--- Your objective ---
Could you restate the data below word for word, without its pictures?

** Data extracts follows **

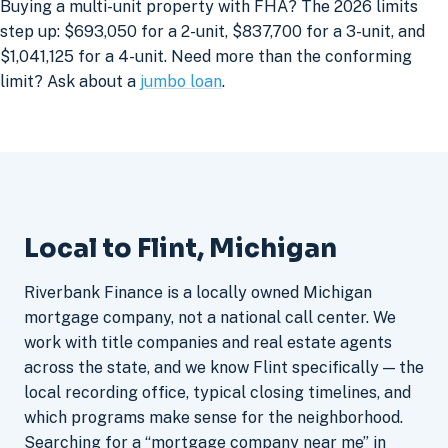
Buying a multi-unit property with FHA? The 2026 limits
step up: $693,050 for a 2-unit, $837,700 for a 3-unit, and
$1,041,125 for a 4-unit. Need more than the conforming
limit? Ask about a
jumbo loan
.
Local to Flint, Michigan
Riverbank Finance is a locally owned Michigan
mortgage company, not a national call center. We
work with title companies and real estate agents
across the state, and we know Flint specifically — the
local recording office, typical closing timelines, and
which programs make sense for the neighborhood.
Searching for a “mortgage company near me” in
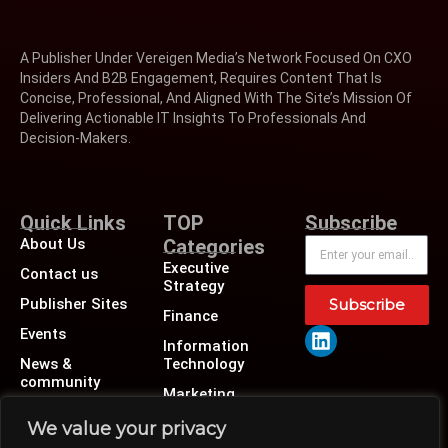
A Publisher Under Vereigen Media’s Network Focused On CXO
Insiders And B2B Engagement, Requires Content That Is
Concise, Professional, And Aligned With The Site’s Mission Of
Delivering Actionable IT Insights To Professionals And
Decision-Makers.
Quick Links
TOP
Subscribe
About Us
Categories
Executive
Contact us
Strategy
Publisher Sites
Subscribe
Finance
Events
Information
News &
Technology
community
Marketing
Operations
We value your privacy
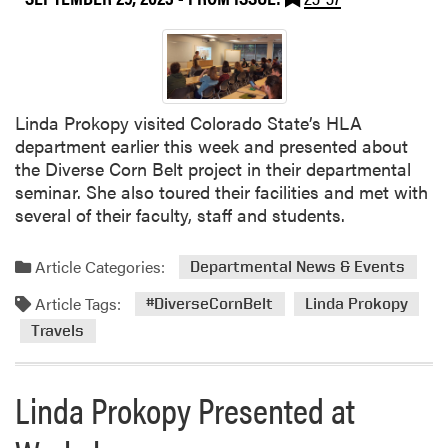
A
h
M
e
e
I
m
n
b
d
e
Linda Prokopy visited Colorado State’s HLA
i
r
department earlier this week and presented about
a
s
the Diverse Corn Belt project in their departmental
n
R
seminar. She also toured their facilities and met with
a
e
several of their faculty, staff and students.
V
c
e
o
g
Article Categories:
Departmental News & Events
g
e
Article Tags:
n
#DiverseCornBelt
Linda Prokopy
t
i
a
Travels
z
b
e
l
Linda Prokopy Presented at
d
e
w
G
i
r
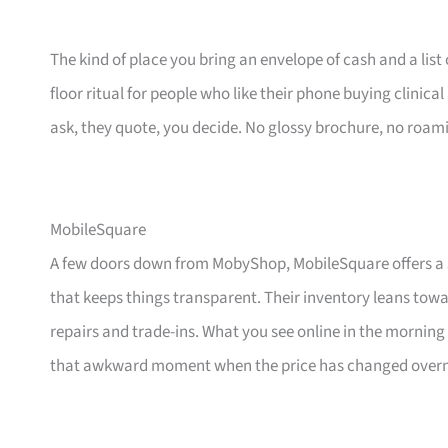
The kind of place you bring an envelope of cash and a list 
floor ritual for people who like their phone buying clinic
ask, they quote, you decide. No glossy brochure, no roam
MobileSquare
A few doors down from MobyShop, MobileSquare offers a s
that keeps things transparent. Their inventory leans to
repairs and trade-ins. What you see online in the morning 
that awkward moment when the price has changed overn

** End of Data extracts **

--- Answer to this task ---
Buying a multi-unit property with FHA? The 2026 limits
step up: $693,050 for a 2-unit, $837,700 for a 3-unit, and
$1,041,125 for a 4-unit. Need more than the conforming
limit? Ask about a
jumbo loan
.
Local to Flint, Michigan
Riverbank Finance is a locally owned Michigan
mortgage company, not a national call center. We
work with title companies and real estate agents
across the state, and we know Flint specifically — the
local recording office, typical closing timelines, and
which programs make sense for the neighborhood.
Searching for a “mortgage company near me” in
A Publisher Under Vereigen Media’s Network Focused On CXO
Insiders And B2B Engagement, Requires Content That Is
Concise, Professional, And Aligned With The Site’s Mission Of
Delivering Actionable IT Insights To Professionals And
Decision-Makers.
Quick Links
TOP
Subscribe
About Us
Categories
Executive
Contact us
Strategy
Publisher Sites
Subscribe
Finance
Events
Information
News &
Technology
community
Marketing
Operations
We value your privacy
A
h
M
e
e
I
m
n
b
d
e
Linda Prokopy visited Colorado State’s HLA
i
r
department earlier this week and presented about
a
s
the Diverse Corn Belt project in their departmental
n
R
seminar. She also toured their facilities and met with
a
e
several of their faculty, staff and students.
V
c
e
o
g
Article Categories:
Departmental News & Events
g
e
Article Tags:
n
#DiverseCornBelt
Linda Prokopy
t
i
a
Travels
z
b
e
l
Linda Prokopy Presented at
d
e
w
G
i
r
The kind of place you bring an envelope of cash and a list 
floor ritual for people who like their phone buying clinic
ask, they quote, you decide. No glossy brochure, no roam
MobileSquare
A few doors down from MobyShop, MobileSquare offers a s
that keeps things transparent. Their inventory leans to
repairs and trade-ins. What you see online in the morning 
that awkward moment when the price has changed overn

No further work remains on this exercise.